Loin d’être une héroïne, loin de la femme révoltée, Hizya-Liza choisit de se cacher derrière l’autre. Elle est au sein de la société certes, mais elle est, aussi, ce personnage marginal, un personnage qui n’arrive pas à se faire accepter, tel qu’il est, par son entourage. Et ce personnage marginal est l’opposé même du héros, ce qui en fait un anti-héros obsédé par un héros légendaire. La narratrice se présente comme étant l’opposée de son héroïne. Après avoir cité les vers adressés à Hizya, Hizya-Liza annonce : « Je ne me fais aucune illusion. Celui qui viendra à moi ne pourra jamais déclamer ces vers à mon intention. À moins qu’il ne soit très myope. Ou menteur. » (p. 68) Pour la narratrice, la différence est tellement flagrante qu’elle ne laisse pas l’ombre d’un doute. À cela s’ajoutent les nombreux passages écrits à la forme négative.
« Pas de tourments,
pas de peurs,
pas d’attentes, donc pas de déceptions,
pas de cœur qui tremble,
pas d’émois,
pas de doutes,
de questions sans réponses,
pas d’espérance ni de désespoir,
pas de larmes,
pas de cris,
pas de plaintes,
pas d’insomnies,
pas de désirs, pas de désirs, pas de désirs,
pas d’élans,
pas de folie. » (p. 49)
La négation dans ce passage n’est qu’un exemple d’une négation générale traduisant une négation du passé. Le temps moderne, de ce fait, est l’opposé du temps passé et ancien. Cela nous renvoie au modernisme. Serions-nous face à une œuvre moderne ?
Qu’est-ce que le modernisme ? Pour d’aucun, le modernisme est cette négation du passé, qui va jusqu’à une vacuité de la trame narrative. Effectivement, le récit se présente comme une histoire banale, d’une jeune fille lambda qui cherche l’amour. Elle dit vouloir vivre une histoire d’amour passionnelle, mais elle finit par vivre comme tout le monde. Dans le récit, il n’y a pas de conflit et la narration est limpide. Cet aspect pourrait traduire le modernisme du roman.
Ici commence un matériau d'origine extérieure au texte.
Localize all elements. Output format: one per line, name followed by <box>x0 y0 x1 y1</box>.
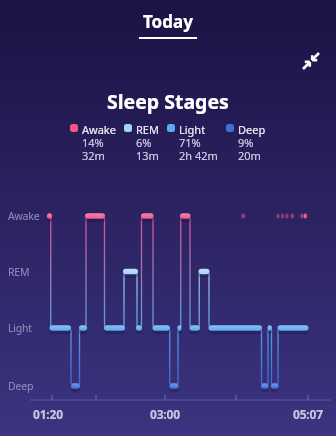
staticText: Deep <box>8 379 34 393</box>
button[interactable]: REM 6% 13m <box>124 122 159 163</box>
staticText: 01:20 <box>33 406 63 422</box>
staticText: Sleep Stages <box>107 88 229 115</box>
button[interactable] <box>301 51 321 71</box>
button[interactable]: Light 71% 2h 42m <box>167 122 218 163</box>
staticText: Light <box>8 321 32 335</box>
staticText: Deep 9% 20m <box>238 122 266 163</box>
staticText: Light 71% 2h 42m <box>179 122 218 163</box>
staticText: 05:07 <box>293 406 323 422</box>
staticText: 03:00 <box>150 406 180 422</box>
staticText: Today <box>143 10 193 33</box>
button[interactable]: Today <box>139 10 197 39</box>
staticText: REM <box>8 265 30 279</box>
staticText: Awake <box>8 209 40 223</box>
button[interactable]: Deep 9% 20m <box>226 122 266 163</box>
button[interactable]: Awake 14% 32m <box>70 122 116 163</box>
staticText: Awake 14% 32m <box>82 122 116 163</box>
staticText: REM 6% 13m <box>136 122 159 163</box>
Cependant, dans l’histoire il y a des moments de rencontres entre le passé et le présent. D’une part, l’âge du personnage principal, 23 ans et sa taille grande comme « un palmier » (p. 14) ; sont des « point(s) de rencontre » (Eliade 1988 : 30) entre l’ancien et le moderne.
La narratrice déclare au début du récit, « J’aurai bientôt vingt-trois ans. L’âge auquel, selon le poète et les témoins qui ont rapporté son histoire, Hizya, la princesse des sables, l’antilope du désert, s’est éteinte dans les bras de son aimé, il y a de cela près d’un siècle et demi. » (p. 12) Un peu plus tard, elle ajoute en rapportant les dires des autres : « Trop grande, dit-on autour de moi sur un ton désolé, qui voudra toi… » (p. 14) Ainsi, ces deux passages nous permettent de dégager des points de ressemblances entre Hizya et Hizya-Liza.
D’autre part, les nombreuses références du poème au sein du texte en prose, accentuent la dimension post-moderne du roman, qui se présente comme une sorte de « bricolage » (Lyotard 2005 : 114) : un bricolage à la fois narratif et narratologique. Par narratologique, nous entendons instance narrative, à l’instar du personnage, qui semble être composé comme un patchwork, de plusieurs éléments disparates appartenant à différentes époques.
Pour finir
Parvenu à ce point peut-on réponde à la question posée dans l’introduction ? Peut-on parler d’un mythe postmoderne ? Oui, bien évidemment, dans la mesure que l’on parle de toute une ère culturelle postmoderne. Maïssa Bey écrit un roman en s’inspirant d’une histoire d’amour populaire. Elle l’élève au rang des légendes, explicitement, et des mythes, implicitement. Ensuite, elle colorie l’identité de son personnage fictif d’un ton mixte : il épouse tantôt le personnage mythique, et tantôt il le rejette. Ce va-et-vient entre le mythe et le réel, entre l’ancien et le moderne favoriserait la création d’un personnage mythique post-moderne. Sans conflit, sans rejet total et dans une mixité par bribe, elle dépeint un personnage et une trame s’inscrivant dans une postmodernité et définit comme étant « (...) une modernité sans conflit, sans révolte, (…)» (Maulpoix 1991 : 403) Autrement dit, elle serait une modernité conciliée avec l’ancien.